Awalnya semua lancar. Aryaku sehat dan mulai bisa minum susu sapi dan Army ku juga bisa ASI. Liat stok ASI di freezer yang numpuk semakin membuatku bersemangat untuk terus pumping. Tiga bulan sudah berlalu dan aku harus kembali masuk kantor. Waaahhh aku jadi mama perah, berangkat ke kantor selalu bawa cooler bag beserta isinya dan breast pump.

Minggu-minggu awal masuk kerja lagi, aku pumping tiap jam 10 dan 3 sore, sekali pumping bisa dapet 150 - 200 ml.
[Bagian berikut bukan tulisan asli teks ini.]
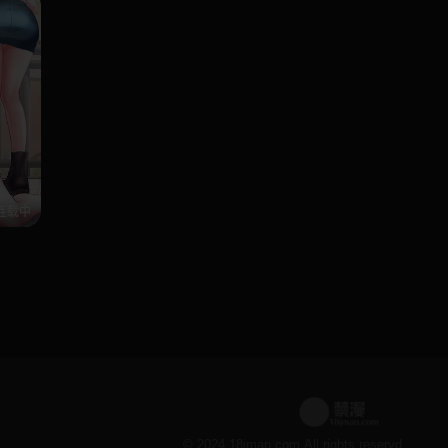
连载中
© 2024 18jman.com All rights reservd.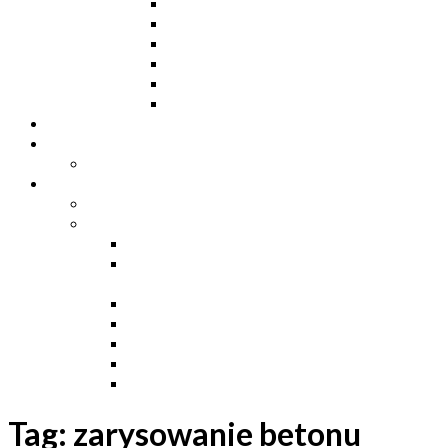
Ceowniki
Dwuteowniki HE
Dwuteowniki IP
Kątowniki L
Teowniki T
Płaskowniki
Strefa „Wymarzony Dom”
Strefa inwestora
Grupa FB
Strefa inżyniera
Grupa FB
Strefa
e-Budownictwo
Zarządzanie projektem, budową i
dokumentacją
Budownictwo podziemne
Budownictwo przemysłowe
Budownictwo drogowe
Budownictwo mieszkaniowe
Ustawa Prawo Budowlane
Tag:
zarysowanie betonu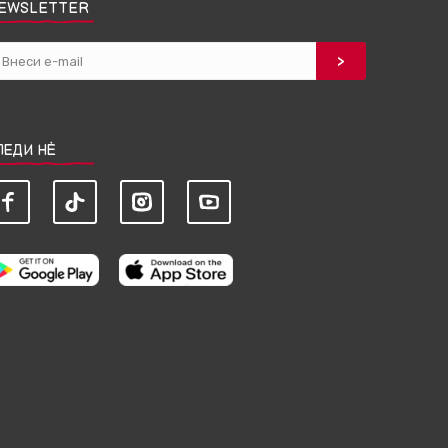
EWSLETTER
ЛЕДИ НЀ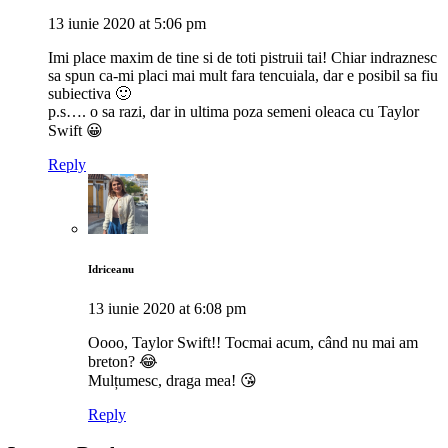
13 iunie 2020 at 5:06 pm
Imi place maxim de tine si de toti pistruii tai! Chiar indraznesc
sa spun ca-mi placi mai mult fara tencuiala, dar e posibil sa fiu
subiectiva 🙂
p.s…. o sa razi, dar in ultima poza semeni oleaca cu Taylor
Swift 😀
Reply
Idriceanu
13 iunie 2020 at 6:08 pm
Oooo, Taylor Swift!! Tocmai acum, când nu mai am
breton? 😂
Mulțumesc, draga mea! 😘
Reply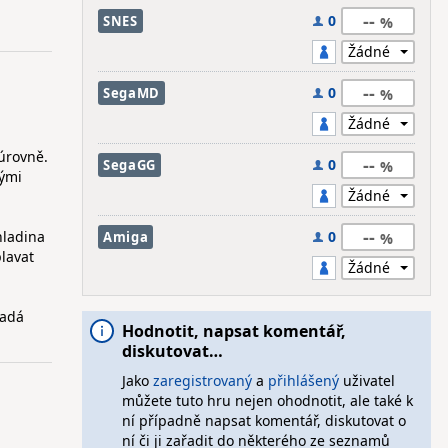
--
0
SNES
--
0
SegaMD
úrovně.
--
0
SegaGG
rými
--
hladina
0
Amiga
plavat
padá
Hodnotit, napsat komentář,
diskutovat…
Jako
zaregistrovaný
a
přihlášený
uživatel
můžete tuto hru nejen ohodnotit, ale také k
ní případně napsat komentář, diskutovat o
ní či ji zařadit do některého ze seznamů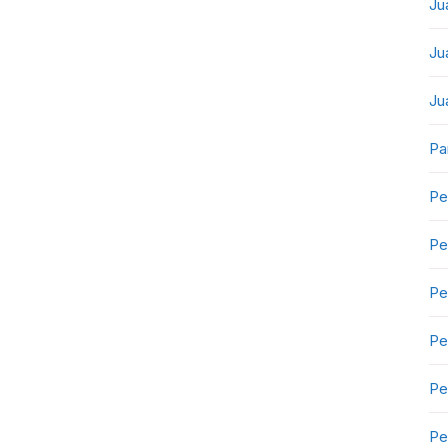
Ju
Ju
Ju
Pa
Pe
Pe
Pe
Pe
Pe
Pe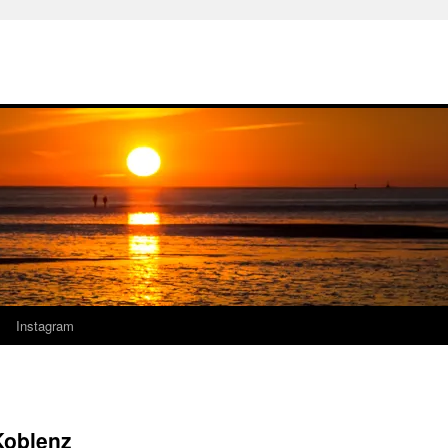
Instagram
Koblenz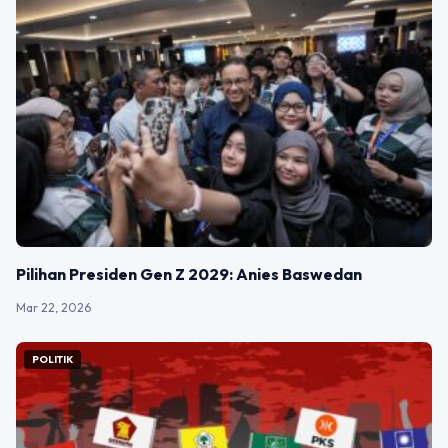
Pilihan Presiden Gen Z 2029: Anies Baswedan
Mar 22, 2026
POLITIK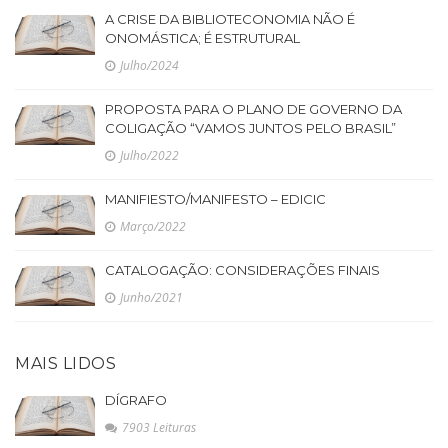
A CRISE DA BIBLIOTECONOMIA NÃO É
ONOMÁSTICA; É ESTRUTURAL
Julho/2024
PROPOSTA PARA O PLANO DE GOVERNO DA
COLIGAÇÃO “VAMOS JUNTOS PELO BRASIL”
Julho/2022
MANIFIESTO/MANIFESTO – EDICIC
Março/2022
CATALOGAÇÃO: CONSIDERAÇÕES FINAIS
Junho/2021
MAIS LIDOS
DÍGRAFO
7903 Leituras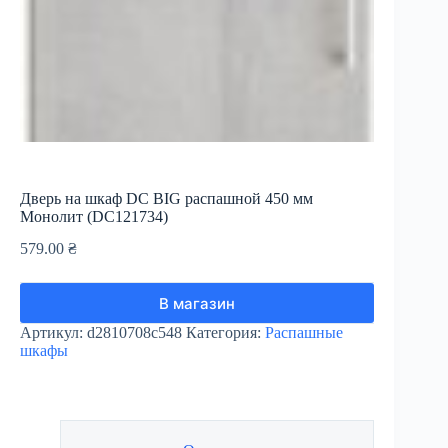
Дверь на шкаф DC BIG распашной 450 мм
Монолит (DC121734)
579.00
₴
В магазин
Артикул:
d2810708c548
Категория:
Распашные
шкафы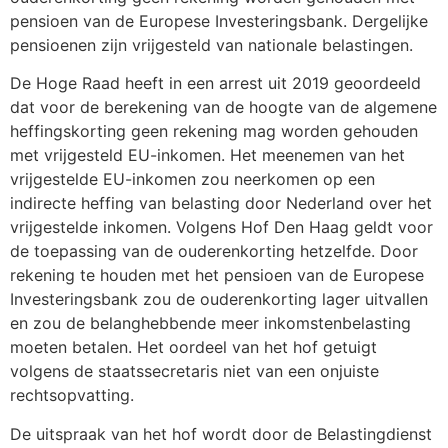
pensioen van de Europese Investeringsbank. Dergelijke
pensioenen zijn vrijgesteld van nationale belastingen.
De Hoge Raad heeft in een arrest uit 2019 geoordeeld
dat voor de berekening van de hoogte van de algemene
heffingskorting geen rekening mag worden gehouden
met vrijgesteld EU-inkomen. Het meenemen van het
vrijgestelde EU-inkomen zou neerkomen op een
indirecte heffing van belasting door Nederland over het
vrijgestelde inkomen. Volgens Hof Den Haag geldt voor
de toepassing van de ouderenkorting hetzelfde. Door
rekening te houden met het pensioen van de Europese
Investeringsbank zou de ouderenkorting lager uitvallen
en zou de belanghebbende meer inkomstenbelasting
moeten betalen. Het oordeel van het hof getuigt
volgens de staatssecretaris niet van een onjuiste
rechtsopvatting.
De uitspraak van het hof wordt door de Belastingdienst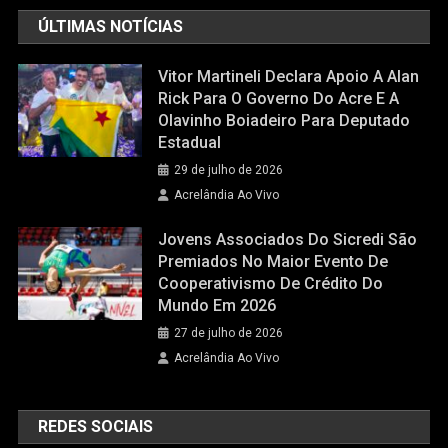
ÚLTIMAS NOTÍCIAS
Vitor Martineli Declara Apoio A Alan
Rick Para O Governo Do Acre E A
Olavinho Boiadeiro Para Deputado
Estadual
29 de julho de 2026
Acrelândia Ao Vivo
Jovens Associados Do Sicredi São
Premiados No Maior Evento De
Cooperativismo De Crédito Do
Mundo Em 2026
27 de julho de 2026
Acrelândia Ao Vivo
REDES SOCIAIS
Bawa "oleh2" pulang 500 ml an lah. Wiiihhh seneng banget, soalnya pas anak pertama aku ngga pernah ngerasain jadi mama perah. Sekarang kalo pulang ngga bawa "oleh2" rasanya kok berdosa banget sama Army. Sampai ada teguran kasar di belakangku  dari kantor kalau aku tidak diperbolehkan pumping. Kata-kata yang tidak akan pernah aku lupakan, "itu Ratna (panggilanku  di kantor) kerjaannya apa sih, enak bener abis cuti 3 bulan sekarang kerjanya meresin susu aja". Bahkan ketika aku mengajukan cuti untuk ke laktasi itupun dipermasalahkan. Sampai ada satu bos bilang, "ngga cukup ya cuti 3 bulan? Kalo punya anak ya harus siap beli susu. Masalah ASI aja kok repot".
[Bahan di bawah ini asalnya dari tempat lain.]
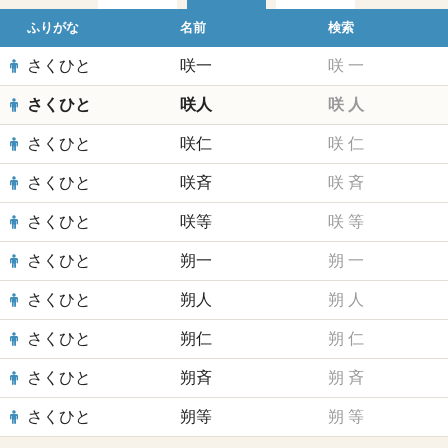
ふりがな
名前
検索
さくひと
咲一
咲
一
さくひと
咲人
咲
人
さくひと
咲仁
咲
仁
さくひと
咲斉
咲
斉
さくひと
咲等
咲
等
さくひと
朔一
朔
一
さくひと
朔人
朔
人
さくひと
朔仁
朔
仁
さくひと
朔斉
朔
斉
さくひと
朔等
朔
等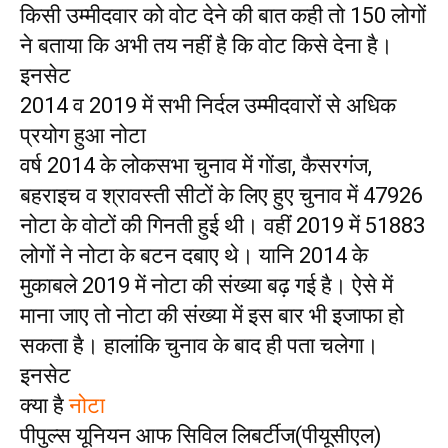
किसी उम्मीदवार को वोट देने की बात कही तो 150 लोगों
ने बताया कि अभी तय नहीं है कि वोट किसे देना है।
इनसेट
2014 व 2019 में सभी निर्दल उम्मीदवारों से अधिक
प्रयोग हुआ नोटा
वर्ष 2014 के लोकसभा चुनाव में गोंडा, कैसरगंज,
बहराइच व श्रावस्ती सीटों के लिए हुए चुनाव में 47926
नोटा के वोटों की गिनती हुई थी। वहीं 2019 में 51883
लोगों ने नोटा के बटन दबाए थे। यानि 2014 के
मुकाबले 2019 में नोटा की संख्या बढ़ गई है। ऐसे में
माना जाए तो नोटा की संख्या में इस बार भी इजाफा हो
सकता है। हालांकि चुनाव के बाद ही पता चलेगा।
इनसेट
क्या है
नोटा
पीपुल्स यूनियन आफ सिविल लिबर्टीज(पीयूसीएल)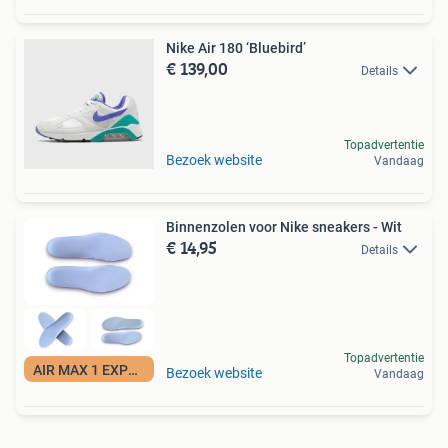
Nike Air 180 ‘Bluebird’
€ 139,00
Details
Topadvertentie
Bezoek website
Vandaag
Binnenzolen voor Nike sneakers - Wit
€ 14,95
Details
Topadvertentie
AIR MAX 1 EXPERT
Bezoek website
Vandaag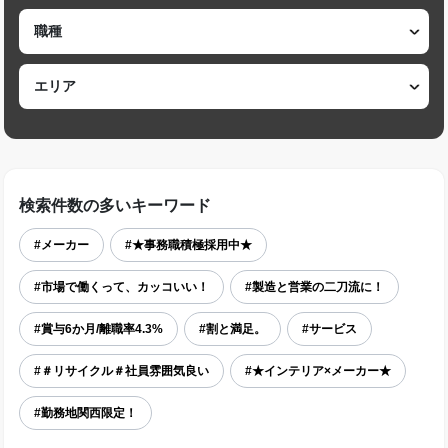
検索件数の多いキーワード
#メーカー
#★事務職積極採用中★
#市場で働くって、カッコいい！
#製造と営業の二刀流に！
#賞与6か月/離職率4.3%
#割と満足。
#サービス
#＃リサイクル＃社員雰囲気良い
#★インテリア×メーカー★
#勤務地関西限定！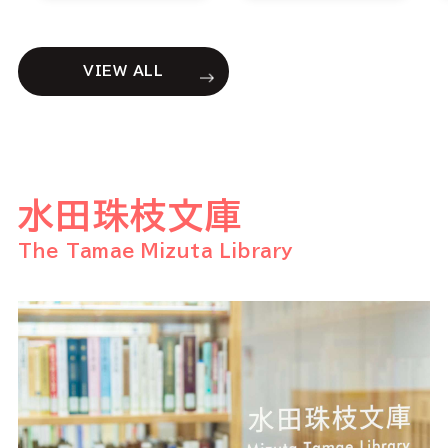
VIEW ALL
水田珠枝文庫
The Tamae Mizuta Library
Sebetulnya disini bukan hanya sekedar susu. ASI adalah asupan terbaik untuk bayi. Dan aku membuktikannya. Daya tahan tubuh anak pertama dan keduaku  jauh berbeda. Huuuffff.... banyak sekali cobaan yang harus dihadapi karena "keras kepalaku"  ini. Salahkah aku dengan keputusanku  untuk tetap "keras kepala"? Jahatkah aku sebagai seorang ibu terus menerus membiarkan anak menangis karena mencari empeng? Ingin rasaya menyerah oleh keadaan biar semua senang dan tenang. Tapi bagaimana dengan anakku? Sumpah sebetulnya aku masih kurang ikhlas Army minum sufor. Sufor memang bukan racun, di dalamnya juga terkandung berbagai vitamin yang baik untuk anak. Tapi kalau ASI masih keluar apa harus dibuang?
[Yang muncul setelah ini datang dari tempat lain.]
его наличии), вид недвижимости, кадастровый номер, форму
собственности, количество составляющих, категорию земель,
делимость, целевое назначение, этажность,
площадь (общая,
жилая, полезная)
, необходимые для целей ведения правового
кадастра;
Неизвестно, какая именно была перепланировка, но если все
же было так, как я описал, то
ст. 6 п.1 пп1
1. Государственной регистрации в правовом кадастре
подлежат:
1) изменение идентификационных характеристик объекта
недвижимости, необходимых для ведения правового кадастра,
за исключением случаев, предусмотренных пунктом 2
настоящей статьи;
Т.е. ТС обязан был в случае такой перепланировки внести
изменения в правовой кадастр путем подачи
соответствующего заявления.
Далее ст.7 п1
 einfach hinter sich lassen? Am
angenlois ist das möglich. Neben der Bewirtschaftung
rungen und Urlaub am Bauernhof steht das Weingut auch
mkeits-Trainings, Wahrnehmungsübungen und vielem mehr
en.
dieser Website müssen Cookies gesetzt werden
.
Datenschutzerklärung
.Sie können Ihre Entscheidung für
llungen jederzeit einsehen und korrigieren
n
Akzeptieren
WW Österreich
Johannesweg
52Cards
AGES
Yaaaa beginilah suka duka ibu beranak dua yang jarak anaknya berdekatan. Kadang stress sendiri liat anak-anak nangis bersamaan, tapi bahagia ketika melihat Mas Arya mencium mesra adiknya setiap bangun tidur. Dipeluk-peluk, dicium, disayang-sayang dan terakhir sebagai tanda sayang, adiknya digigit. Hehehehe…

ASIku masih keluar... Perjuanganku pun masih terus berlanjut ditengah situasi dan kondisi tanpa dukungan. Bombardir depan belakang kiri kanan... Semoga Allah selalu memberikan kemudahan bagiku untuk terus menjaga Mas Arya dan Dek Army serta memberikan ASI buat Army mungilku.Bunda love you Kiddos... Dan pastinyaaaa i love all my friends at The Sundulers... Terima kasih karena sudah berbagi banyak hal. Kritikan dan saran yang positif.